## WHAT IS NEEDED
Nothing but the lines below from the one with "Evezhiadennoù / goulennoù" through the one with "Cap de mouton" should be output, each exactly as given, and no pictures.

## STORED DATA
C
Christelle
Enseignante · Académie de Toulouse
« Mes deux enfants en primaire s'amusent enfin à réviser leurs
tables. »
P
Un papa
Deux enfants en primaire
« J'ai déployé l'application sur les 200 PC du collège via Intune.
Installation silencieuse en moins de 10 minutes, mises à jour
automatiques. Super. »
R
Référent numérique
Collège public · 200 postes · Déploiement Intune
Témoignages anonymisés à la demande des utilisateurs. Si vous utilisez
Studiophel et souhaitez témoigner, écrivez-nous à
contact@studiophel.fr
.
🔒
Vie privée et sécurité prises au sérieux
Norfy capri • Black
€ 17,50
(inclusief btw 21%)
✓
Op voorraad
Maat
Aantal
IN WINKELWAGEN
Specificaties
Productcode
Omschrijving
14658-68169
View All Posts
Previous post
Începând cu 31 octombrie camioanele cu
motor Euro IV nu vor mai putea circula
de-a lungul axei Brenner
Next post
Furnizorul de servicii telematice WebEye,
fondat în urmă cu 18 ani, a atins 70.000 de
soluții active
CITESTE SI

--

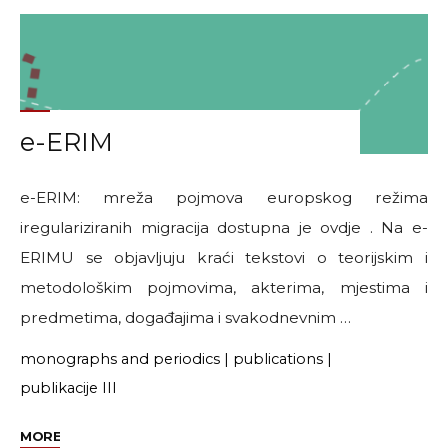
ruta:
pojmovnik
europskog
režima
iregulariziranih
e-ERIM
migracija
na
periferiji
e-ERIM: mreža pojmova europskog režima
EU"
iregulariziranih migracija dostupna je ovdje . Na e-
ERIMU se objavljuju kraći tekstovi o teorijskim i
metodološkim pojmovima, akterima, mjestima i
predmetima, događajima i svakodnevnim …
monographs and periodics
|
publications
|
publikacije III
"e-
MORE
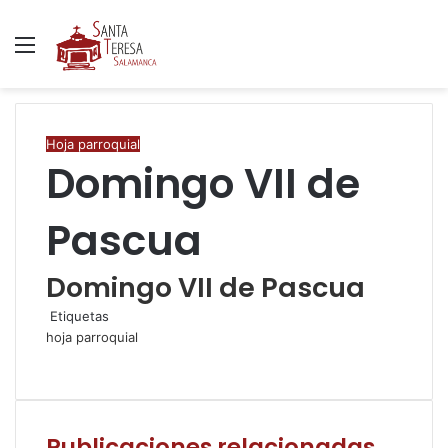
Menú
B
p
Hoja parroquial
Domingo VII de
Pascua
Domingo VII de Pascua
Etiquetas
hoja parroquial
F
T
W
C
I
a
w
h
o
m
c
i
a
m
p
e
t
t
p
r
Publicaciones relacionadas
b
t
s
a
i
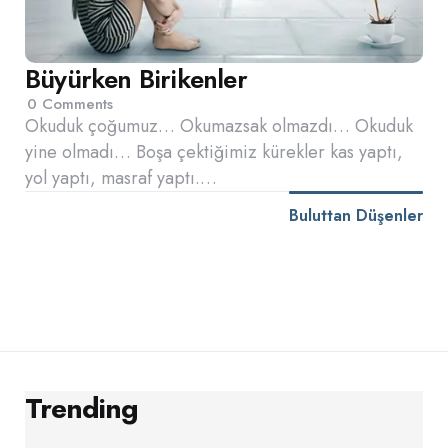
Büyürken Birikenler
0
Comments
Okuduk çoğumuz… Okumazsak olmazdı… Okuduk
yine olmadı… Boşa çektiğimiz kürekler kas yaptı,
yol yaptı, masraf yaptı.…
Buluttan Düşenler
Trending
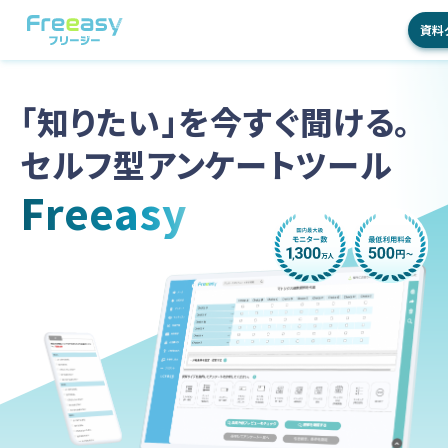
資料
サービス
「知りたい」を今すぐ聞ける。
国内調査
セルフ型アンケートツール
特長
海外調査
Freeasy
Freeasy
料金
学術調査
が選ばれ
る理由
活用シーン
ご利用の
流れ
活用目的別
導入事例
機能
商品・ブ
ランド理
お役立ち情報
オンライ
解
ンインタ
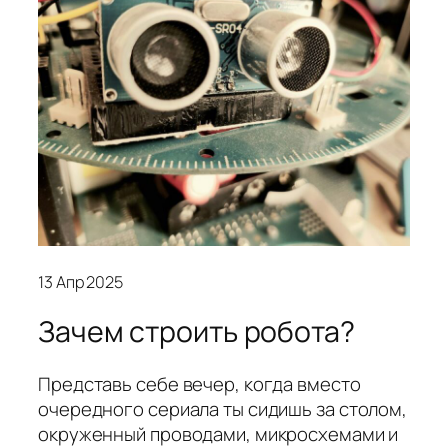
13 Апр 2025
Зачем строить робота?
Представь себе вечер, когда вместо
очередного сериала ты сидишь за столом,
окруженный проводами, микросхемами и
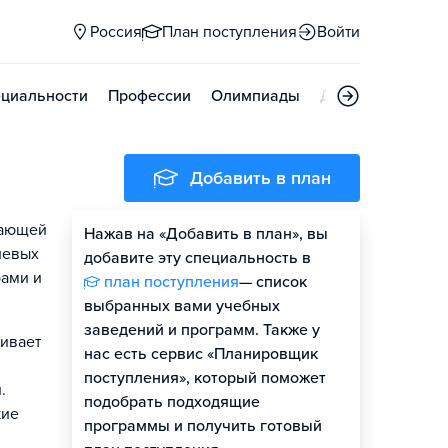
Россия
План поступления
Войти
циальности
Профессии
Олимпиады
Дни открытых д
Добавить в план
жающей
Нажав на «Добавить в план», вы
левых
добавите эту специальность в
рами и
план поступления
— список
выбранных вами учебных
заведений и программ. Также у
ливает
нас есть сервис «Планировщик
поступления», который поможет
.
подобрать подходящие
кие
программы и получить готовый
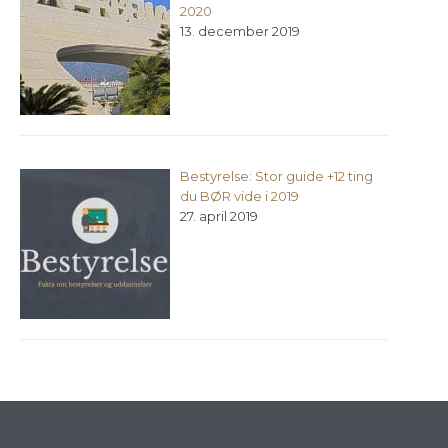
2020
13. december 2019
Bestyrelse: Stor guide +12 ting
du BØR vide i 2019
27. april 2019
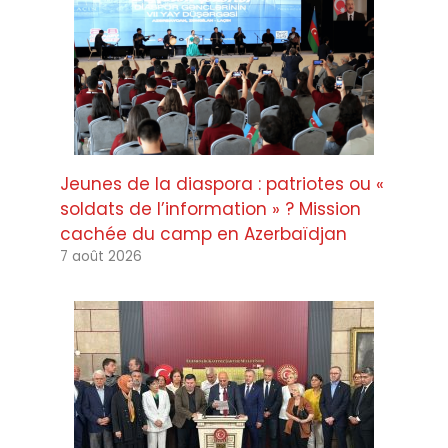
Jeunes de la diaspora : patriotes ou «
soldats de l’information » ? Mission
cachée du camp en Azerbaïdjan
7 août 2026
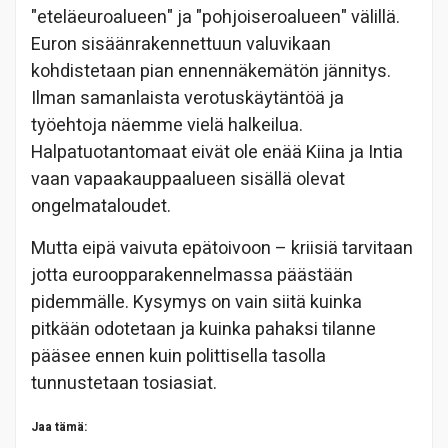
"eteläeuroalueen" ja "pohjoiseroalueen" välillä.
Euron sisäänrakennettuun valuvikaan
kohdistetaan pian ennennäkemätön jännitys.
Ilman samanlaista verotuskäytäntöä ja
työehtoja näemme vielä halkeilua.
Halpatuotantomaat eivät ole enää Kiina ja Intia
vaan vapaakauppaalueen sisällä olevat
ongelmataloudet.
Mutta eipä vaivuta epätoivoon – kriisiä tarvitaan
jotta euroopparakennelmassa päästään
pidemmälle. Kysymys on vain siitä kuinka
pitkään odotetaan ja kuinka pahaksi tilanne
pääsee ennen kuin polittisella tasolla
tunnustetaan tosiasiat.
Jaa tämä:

---

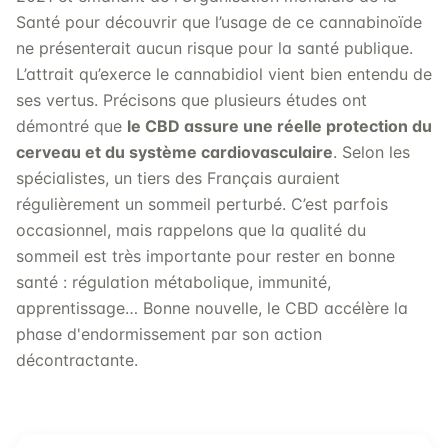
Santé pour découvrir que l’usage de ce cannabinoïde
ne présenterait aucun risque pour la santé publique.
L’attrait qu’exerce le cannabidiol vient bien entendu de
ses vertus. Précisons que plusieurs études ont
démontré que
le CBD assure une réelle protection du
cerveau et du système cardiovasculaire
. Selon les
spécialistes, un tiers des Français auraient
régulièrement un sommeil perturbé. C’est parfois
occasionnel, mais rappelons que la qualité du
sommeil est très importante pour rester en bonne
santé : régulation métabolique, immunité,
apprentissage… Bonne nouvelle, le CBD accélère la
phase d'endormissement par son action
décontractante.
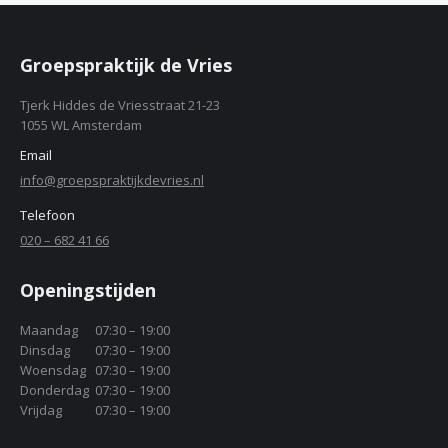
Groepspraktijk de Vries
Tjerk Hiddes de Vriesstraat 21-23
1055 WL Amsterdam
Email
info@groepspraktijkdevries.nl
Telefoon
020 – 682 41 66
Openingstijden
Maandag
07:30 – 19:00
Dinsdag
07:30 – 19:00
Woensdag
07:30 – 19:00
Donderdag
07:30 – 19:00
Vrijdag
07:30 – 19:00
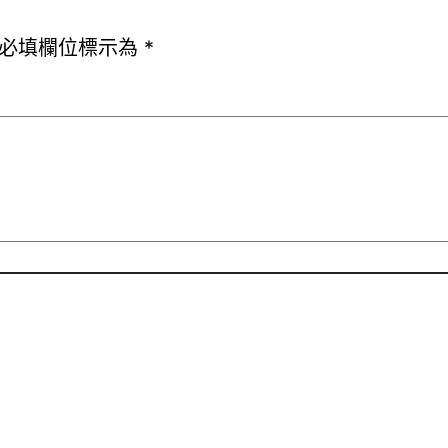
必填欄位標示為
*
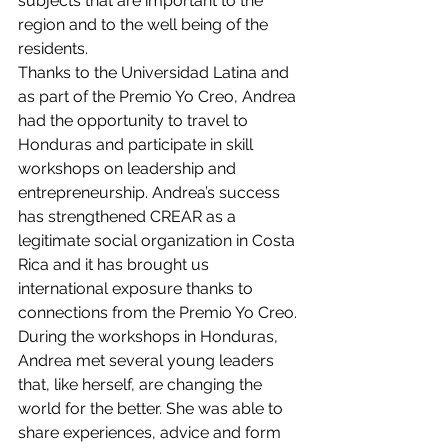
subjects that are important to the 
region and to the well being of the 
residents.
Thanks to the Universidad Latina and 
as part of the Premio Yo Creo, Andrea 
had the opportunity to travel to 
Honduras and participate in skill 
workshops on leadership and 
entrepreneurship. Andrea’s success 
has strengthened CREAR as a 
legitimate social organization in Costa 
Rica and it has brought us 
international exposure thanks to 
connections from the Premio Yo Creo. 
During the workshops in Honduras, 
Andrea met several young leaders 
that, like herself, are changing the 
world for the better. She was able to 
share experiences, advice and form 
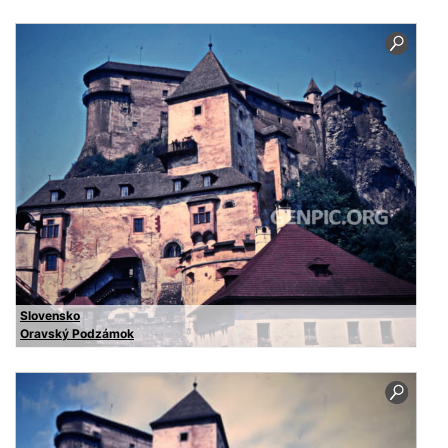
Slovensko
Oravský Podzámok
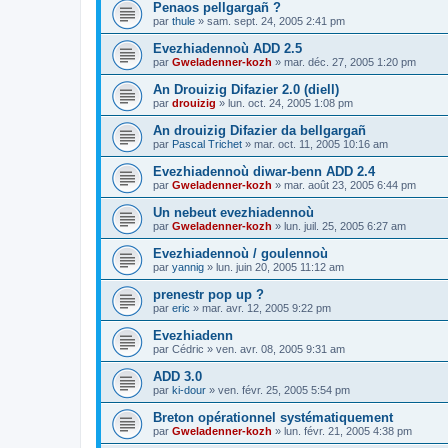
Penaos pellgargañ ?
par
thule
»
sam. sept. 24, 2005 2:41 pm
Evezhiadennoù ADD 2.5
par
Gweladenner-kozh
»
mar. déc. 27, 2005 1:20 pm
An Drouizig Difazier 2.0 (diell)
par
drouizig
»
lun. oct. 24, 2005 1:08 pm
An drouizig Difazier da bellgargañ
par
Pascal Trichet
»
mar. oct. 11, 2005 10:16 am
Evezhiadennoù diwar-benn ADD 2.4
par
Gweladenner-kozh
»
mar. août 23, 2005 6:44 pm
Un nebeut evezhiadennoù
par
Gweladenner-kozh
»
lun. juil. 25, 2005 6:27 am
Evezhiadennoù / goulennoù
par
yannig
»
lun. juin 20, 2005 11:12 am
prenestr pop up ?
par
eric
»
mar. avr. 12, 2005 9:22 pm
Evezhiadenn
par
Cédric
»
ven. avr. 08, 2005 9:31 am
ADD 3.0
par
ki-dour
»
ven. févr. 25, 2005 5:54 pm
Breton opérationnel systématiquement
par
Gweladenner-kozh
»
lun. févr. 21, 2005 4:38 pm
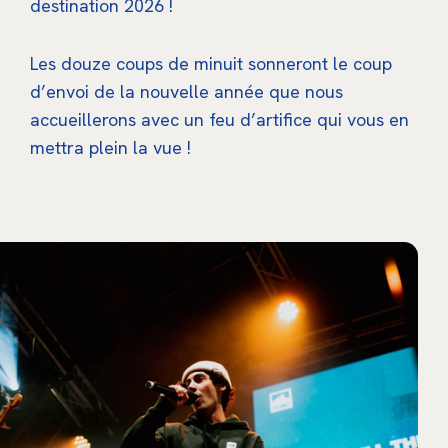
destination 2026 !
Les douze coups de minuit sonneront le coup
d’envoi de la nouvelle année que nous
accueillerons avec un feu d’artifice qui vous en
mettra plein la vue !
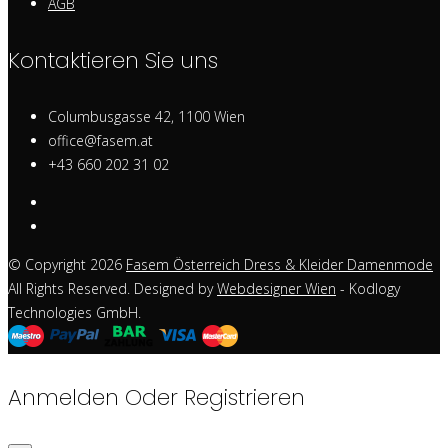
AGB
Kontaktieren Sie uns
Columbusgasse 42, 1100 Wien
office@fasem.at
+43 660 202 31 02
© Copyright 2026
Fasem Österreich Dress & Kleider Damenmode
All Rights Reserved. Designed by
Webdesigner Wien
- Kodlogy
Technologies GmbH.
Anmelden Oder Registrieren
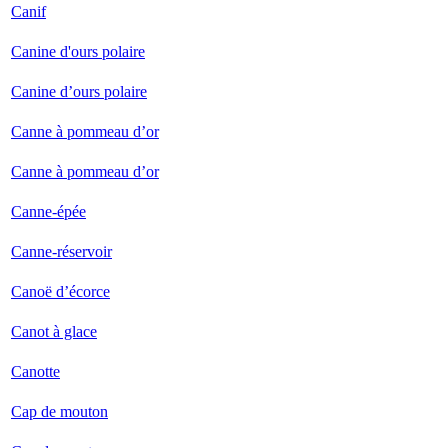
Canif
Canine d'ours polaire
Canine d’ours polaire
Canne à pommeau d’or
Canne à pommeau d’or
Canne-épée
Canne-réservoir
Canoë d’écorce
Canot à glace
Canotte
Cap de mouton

## EXPECTED ANSWER
Evezhiadennoù / goulennoù
par
yannig
»
lun. juin 20, 2005 11:12 am
prenestr pop up ?
par
eric
»
mar. avr. 12, 2005 9:22 pm
Evezhiadenn
par
Cédric
»
ven. avr. 08, 2005 9:31 am
ADD 3.0
par
ki-dour
»
ven. févr. 25, 2005 5:54 pm
Breton opérationnel systématiquement
par
Gweladenner-kozh
»
lun. févr. 21, 2005 4:38 pm
destination 2026 !
Les douze coups de minuit sonneront le coup
d’envoi de la nouvelle année que nous
accueillerons avec un feu d’artifice qui vous en
mettra plein la vue !
AGB
Kontaktieren Sie uns
Columbusgasse 42, 1100 Wien
office@fasem.at
+43 660 202 31 02
© Copyright 2026
Fasem Österreich Dress & Kleider Damenmode
All Rights Reserved. Designed by
Webdesigner Wien
- Kodlogy
Technologies GmbH.
Anmelden Oder Registrieren
Canif
Canine d'ours polaire
Canine d’ours polaire
Canne à pommeau d’or
Canne à pommeau d’or
Canne-épée
Canne-réservoir
Canoë d’écorce
Canot à glace
Canotte
Cap de mouton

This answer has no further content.